SNI is cleartext enough to be passively logged, so you never know. Maybe some government-mandated (or supplied) switch is logging them to some short-lived log file in case they ever need to pull your hostname history.

Note that SNI sniffing protection is in the works by encrypting the client hello[0]. While it's been in draft for some years now, Chrome has a lot of work being put into it[1], so hopefully it'll be done sometime next year with support within Cloudflare and browsers soon after.

0: https://datatracker.ietf.org/doc/draft-ietf-tls-esni/?includ...

1: https://bugs.chromium.org/p/chromium/issues/detail?id=109140... (comment 20 onwards)

But do you also trust your phone carrier? (I don't trust either my ISP nor my phone) Or when you're out on WiFi that isn't yours? It's a cheap way to add a little extra bit of security and privacy.
3) Even without SNI sniffing and DoH some sites could be outright banned by IP so you can't reach them anyway.
I have shitty ISP that's slow when accessing many sites. It has great connection to mullvad servers though, so I can work around my ISP issues with VPN.
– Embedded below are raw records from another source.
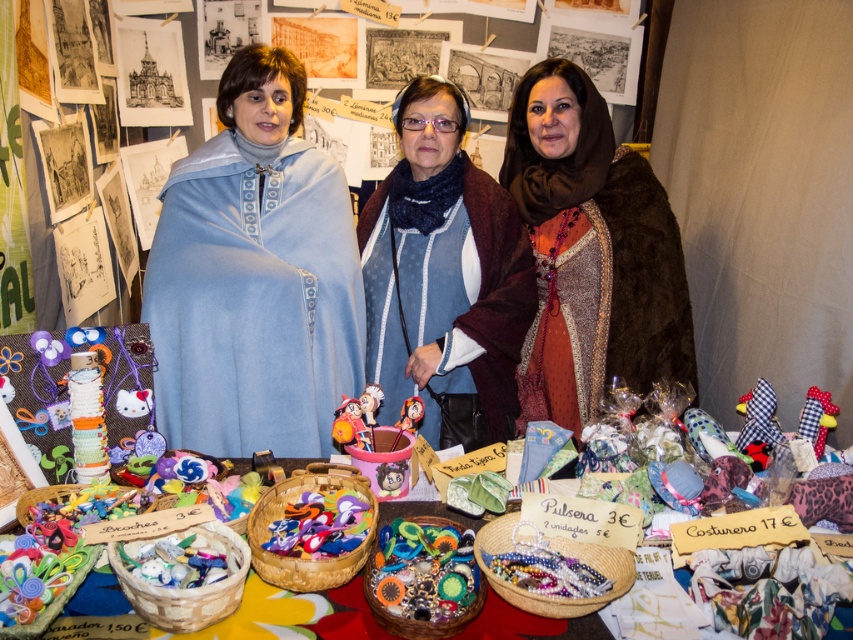 Who is more distant from viewer, (465, 376) or (407, 403)?

Point (465, 376)

Does blue woolen scarf at center have a lesser width compared to plush fabric toy at center?

Incorrect, blue woolen scarf at center's width is not less than plush fabric toy at center's.

What do you see at coordinates (444, 269) in the screenshot? Image resolution: width=853 pixels, height=640 pixels. I see `blue woolen scarf at center` at bounding box center [444, 269].

Locate an element on the screen. Image resolution: width=853 pixels, height=640 pixels. blue woolen scarf at center is located at coordinates (444, 269).

The height and width of the screenshot is (640, 853). What do you see at coordinates (254, 276) in the screenshot?
I see `matte blue fabric at center` at bounding box center [254, 276].

The width and height of the screenshot is (853, 640). Find the location of `matte blue fabric at center`. matte blue fabric at center is located at coordinates (254, 276).

Which is in front, point (326, 394) or point (344, 621)?

Point (344, 621) is more forward.

Where is `matte blue fabric at center`? matte blue fabric at center is located at coordinates (254, 276).

Who is positioned more to the right, matte blue fabric at center or brown fur coat at center?

brown fur coat at center

Between matte blue fabric at center and brown fur coat at center, which one is positioned lower?

matte blue fabric at center is below.

You are a GUI agent. You are given a task and a screenshot of the screen. Output one action in this format:
    pyautogui.click(x=<x>, y=<y>)
    Task: Click on the matte blue fabric at center
    
    Given the screenshot: What is the action you would take?
    pyautogui.click(x=254, y=276) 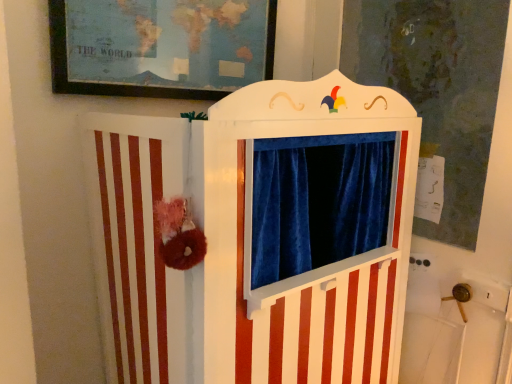 Question: From a real-world perspective, is white wood puppet theater at center under matte paper map at upper center?

Choices:
 (A) no
 (B) yes

Answer: (B)

Question: Can you confirm if white wood puppet theater at center is smaller than matte paper map at upper center?

Choices:
 (A) no
 (B) yes

Answer: (A)

Question: Considering the relative sizes of white wood puppet theater at center and matte paper map at upper center in the image provided, is white wood puppet theater at center thinner than matte paper map at upper center?

Choices:
 (A) no
 (B) yes

Answer: (A)

Question: Is matte paper map at upper center at the back of white wood puppet theater at center?

Choices:
 (A) no
 (B) yes

Answer: (A)

Question: From a real-world perspective, is white wood puppet theater at center on matte paper map at upper center?

Choices:
 (A) no
 (B) yes

Answer: (A)

Question: Is white wood puppet theater at center positioned in front of matte paper map at upper center?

My country is also blocks many sites and requires ISP to transparently route all DNS traffic to DNS servers that implement the government's block list. DNS over https is also really slow with frequent timeouts. I suspect they mess with popular DoH servers to discourage people to use it. Again, VPN solves this.

I use it to watch my streaming service subscriptions while I'm traveling abroad.
I think DoH + HTTPS works well in concert with a VPN, they're not mutually exclusive. VPN has a host of benefits, including relative anonymity, that go beyond encrypted egress to the public web.